Besides teaching honors chemistry, Tony coaches track and field. In sports, unlike academics as taught today, what matters isn’t test scores but solid results. On the football field, there are no test scores to distract attention from the scoreboard. Coaches must either adopt methods that bring out the best in every kid, or risk being fired.
Tony believes that if teachers were allowed to adopt coaching methods, it would transform our public schools overnight into vibrant centers of learning, populated by motivated, happy students.
Those methods are on display every single day, right under the noses of the school administrators and government policy makers—yet nobody is paying attention.
When Tony coached freshman football from 2010 to 2015, his teams went 49-4, averaging 44-plus points per game. When he taught at Harrisburg (Illinois) High School, his track teams won the state title in the 4×100 a remarkable four times. In 2018, his Plainfield North High track team won the 4×100 title in an Illinois state record time of 41.29. An hour later, a 15-year-old PNHS sprinter ran a state record in the 100 (10.31). The team won four gold medals and placed third, close behind two much larger track powerhouse schools.
Tony knows what it takes to nurture winners on the track and in the classroom. What follows is Tony’s overview of the principles that earned him election to the Illinois Track and Cross Country Coaches Association Hall of Fame, and that he believes should be adopted in school classrooms everywhere.
Sports are not graduation requirements. Kids play sports because they are challenging and fun. Advanced Placement courses should similarly “sell” themselves, and not be forced upon all of the students by government decree.
Coaches don’t spend 80 percent of their time with the 20 percent of kids who can’t do the work. Students should be helped to succeed at their own level. A one-size-fits-all definition of success is ridiculous, and is bound to fail.
Coaches aren’t told how to coach. Schools should give teachers the freedom to tailor the curriculum to the needs of the individual student.
Sports programs are promoted. Kids play sports because they hear rumors about the great team culture on a football, basketball, baseball, or track team. Teachers should be allowed to make their courses exciting and attractive to the students—whatever it takes.
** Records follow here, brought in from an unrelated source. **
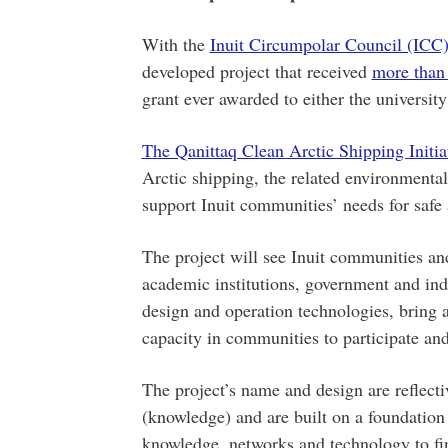
With the
Inuit Circumpolar Council (ICC
developed project that received
more than
grant ever awarded to either the universi
The Qanittaq Clean Arctic Shipping Initia
Arctic shipping, the related environmenta
support Inuit communities’ needs for safe 
The project will see Inuit communities and
academic institutions, government and ind
design and operation technologies, bring a
capacity in communities to participate and
The project’s name and design are reflecti
(knowledge) and are built on a foundation 
knowledge, networks and technology to find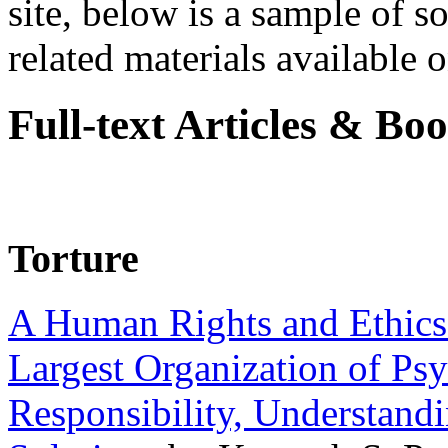
site, below is a sample of so
related materials available on
Full-text Articles & Bo
Torture
A Human Rights and Ethics 
Largest Organization of P
Responsibility, Understand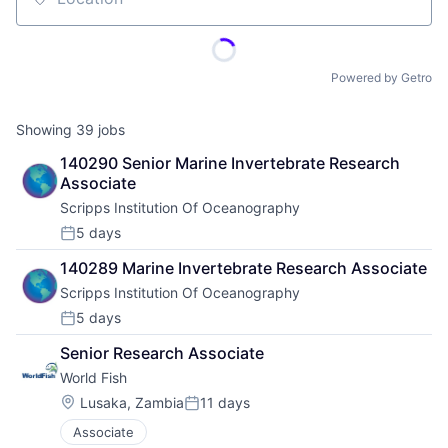
Location
Powered by Getro
Showing
39
jobs
140290 Senior Marine Invertebrate Research 
Associate
Scripps Institution Of Oceanography
5 days
Posted:
140289 Marine Invertebrate Research Associate
Scripps Institution Of Oceanography
5 days
Posted:
Senior Research Associate
World Fish
Location:
Lusaka, Zambia
11 days
Posted:
Associate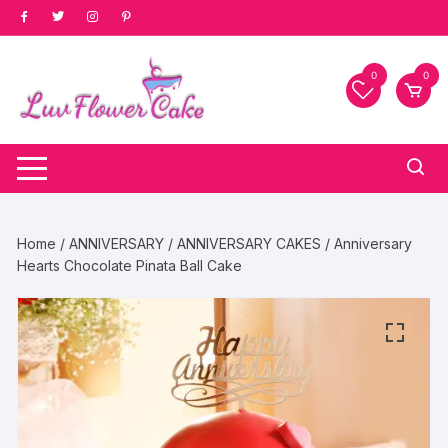
Skip
to
content
0
0
Home
/
ANNIVERSARY
/
ANNIVERSARY CAKES
/ Anniversary
Hearts Chocolate Pinata Ball Cake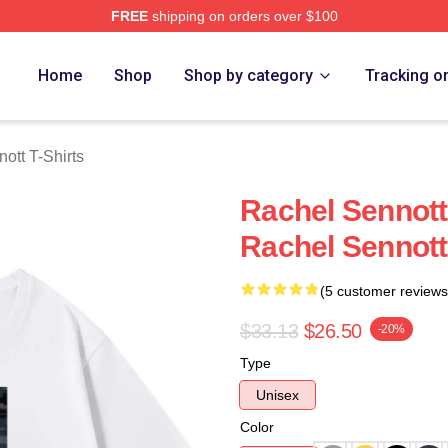
FREE
shipping on orders over $100
tt Merch Store
Home
Shop
Shop by category
Tracking o
ott T-Shirts
Rachel Sennott
Rachel Sennott
(5 customer reviews
$33.13
$26.50
-20%
Type
Unisex
Color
You play to win the game. Too many schools are diploma mills. Schools should set themselves no lesser goal than to help every single student experience the greatest possible success at their own, individual level of ability.
All men are not created equal. Every student is talented, but not in the same way as other students. The obvious fact of individual differences should be given primary consideration in the classroom.
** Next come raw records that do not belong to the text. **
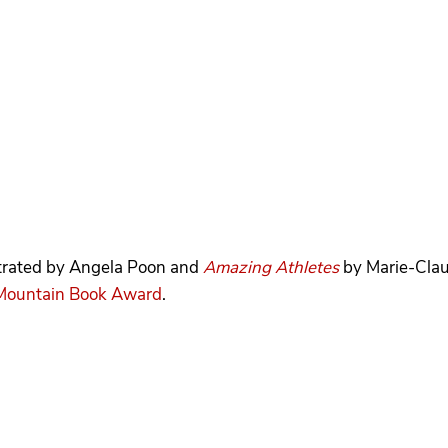
strated by Angela Poon and
Amazing Athletes
by Marie-Clau
Mountain Book Award
.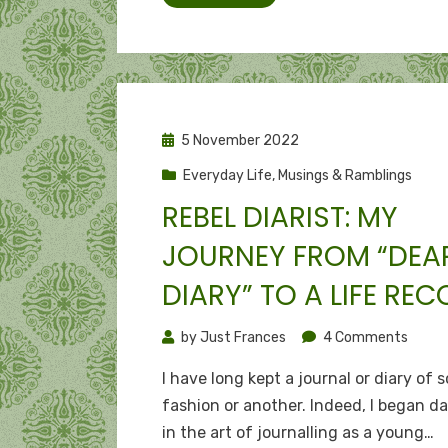
bling
Posted
5 November 2022
on
Everyday Life
,
Musings & Ramblings
REBEL DIARIST: MY
JOURNEY FROM “DEA
DIARY” TO A LIFE RE
on
by
Just Frances
4 Comments
Rebel
I have long kept a journal or diary of 
diarist
fashion or another. Indeed, I began d
My
in the art of journalling as a young…
journ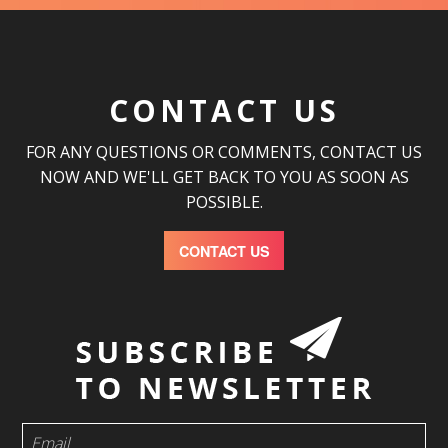
CONTACT US
FOR ANY QUESTIONS OR COMMENTS, CONTACT US
NOW AND WE'LL GET BACK TO YOU AS SOON AS
POSSIBLE.
CONTACT US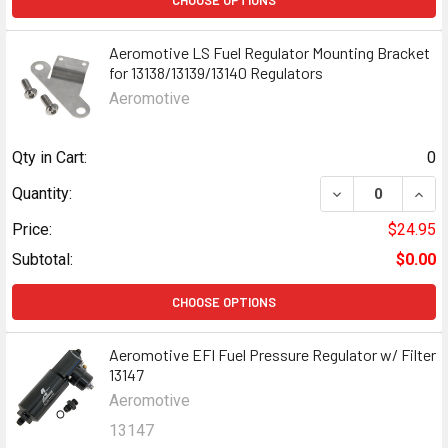
CHOOSE OPTIONS
Aeromotive LS Fuel Regulator Mounting Bracket
for 13138/13139/13140 Regulators
Aeromotive
Qty in Cart:
0
DECREASE QUANT
INCR
Quantity:
Price:
$24.95
Subtotal:
$0.00
CHOOSE OPTIONS
Aeromotive EFI Fuel Pressure Regulator w/ Filter
13147
Aeromotive
13147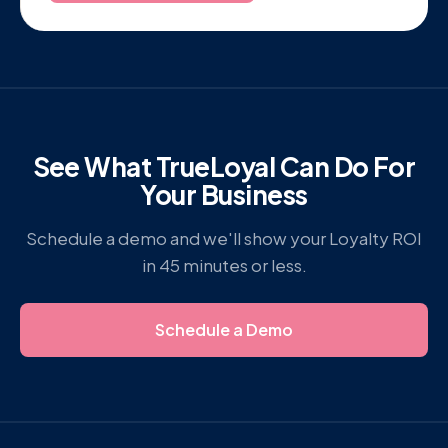
See What TrueLoyal Can Do For
Your Business
Schedule a demo and we'll show your Loyalty ROI
in 45 minutes or less.
Schedule a Demo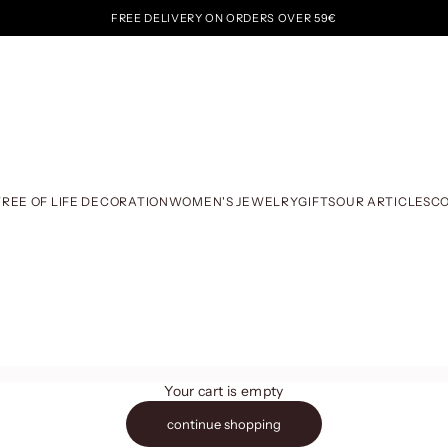
FREE DELIVERY ON ORDERS OVER 59€
TREE OF LIFE DECORATION
WOMEN'S JEWELRY
GIFTS
OUR ARTICLES
C
Your cart is empty
continue shopping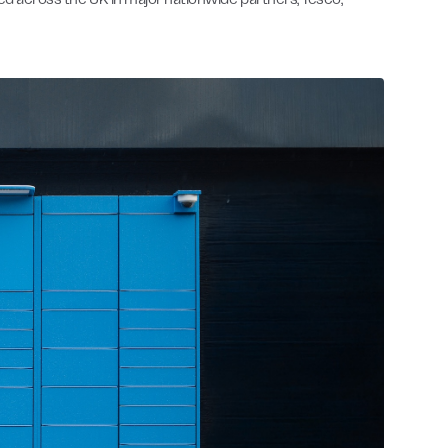
ned across the UK in major nationwide partners, Tesco,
Coaches don’t give grades. Grades are meaningful only as they measure each student’s progress. Grades should not be held up as the goal, or used as a motivator—or, worse, as a punishment.
Failure is not an option. Great coaches make sure that every player has daily experiences of success. This is the way to create excitement and enthusiasm for learning. How to give each student daily success experiences? By challenging them at their own level.
Coaches are leaders, not bosses. Rigid, authoritarian teachers are obsolete. Teachers must have the flexibility, skills, and experience to make learning exciting and to introduce every student to the thrill of overcoming challenges, again and again, every day.
Coaches don’t need advanced degrees. The value of an advanced degree has been artificially inflated in the teaching profession. Good teachers know how to help kids succeed, regardless of their academic credentials.
“I’ve spent thirty-eight of my fifty-nine years going to high school and hanging out with teenagers. As I enter the twilight of my teaching career, I dream of better schools. I dream of independent students who are bold and assertive. I dream of students who have the enthusiasm of athletes. I dream of teachers who run their classrooms like coaches, tailoring courses to the talents and interests of their students. If schools were more like sports, maybe kids would love school.”